Munira Twahir, a 2016 Akili Dada fellow and writer of this blog post.
Guest post By Munira Twarhir
I have never identified myself with my gender. I have never walked up in a room and introduced myself as Munira THE WOMAN. I had actively refused to participate in the “feminist” movement. I thought it had negative connotations to it. If we all focus on raising and empowering great women what will happen to the men of our community who were born from the same womb as us? Therefore, I shared my sentiments only in private conversations.
I was also afraid of been controversial. Society has done a good job of illustrating powerful, outspoken women as aggressive and controversial. “A woman’s place in society is to speak through the man”.
I never said or thought anything before because I was never exposed to sexism or discrimination based on my anatomy. I was raised in a house that empowered me as a daughter to raise up and do whatever it was that I wanted to do. The thought of I couldn’t do it because I am a woman never came up. Ever.

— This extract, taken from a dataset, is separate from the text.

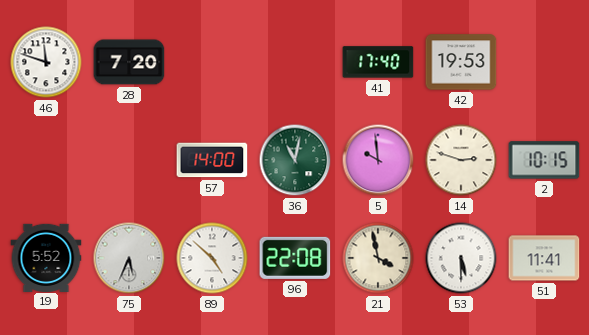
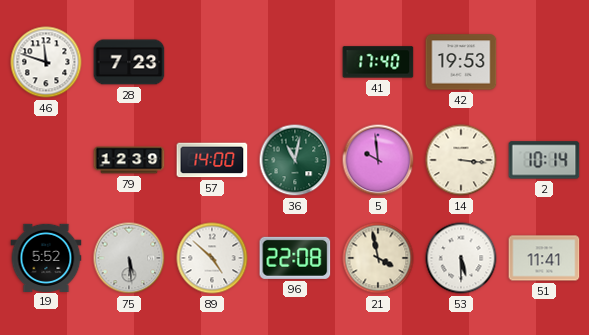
28: 7:20 -> 7:23
79: none -> 12:39
14: 2:48 -> 3:16
2: 10:15 -> 10:14
75: 5:34 -> 5:29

Unfortunately, as I grew older I realized that the perfect utopia I was living in was an illusion. I was very sheltered to the harshness of the bigger society. Within my circle of normal I began to notice women belittling women. I started interacting with half-baked egotistical men. Who for some odd reason believe I was created to serve them. The more I grew the more I began acknowledging that our society is still very much a man’s world.
Still I kept my mouth shut. There were too many women shouting for female empowerment. Adding my own voice would in turn create noise. I have talked to so many male peers who believe it is a movement to put them down. Clearly, there is something wrong to the approach of female empowerment that is yet to be addressed and addressed adequately. I knew all this yet, I still kept quiet.
The first time I was in a setting for women by women was in the Akili Dada offices. I was drawn back that the entire office was simply women. I have never been in an establishment that men were a rarity. I think this was the first introduction to change within me. As the day for the fellow training approached I anticipated more about the training than the interaction with my fellow fellows. Simply because I had never realized that this was a cause to empower women in business to succeed. Without knowing it I was going to be a part of a movement I had tried to shy away from or at the very least be its benefactor.
Munira Twahir’s project is on the sale of sanitary towels in single units for that ‘oops’ moment.
During graduation of the 2015 fellows I started realizing that the room was filled with accomplished, driven, self-assured, smart women. I began to feel inadequate. I began to feel as if just maybe I did not deserve to be in this room and be called a woman. For I was never THE WOMAN.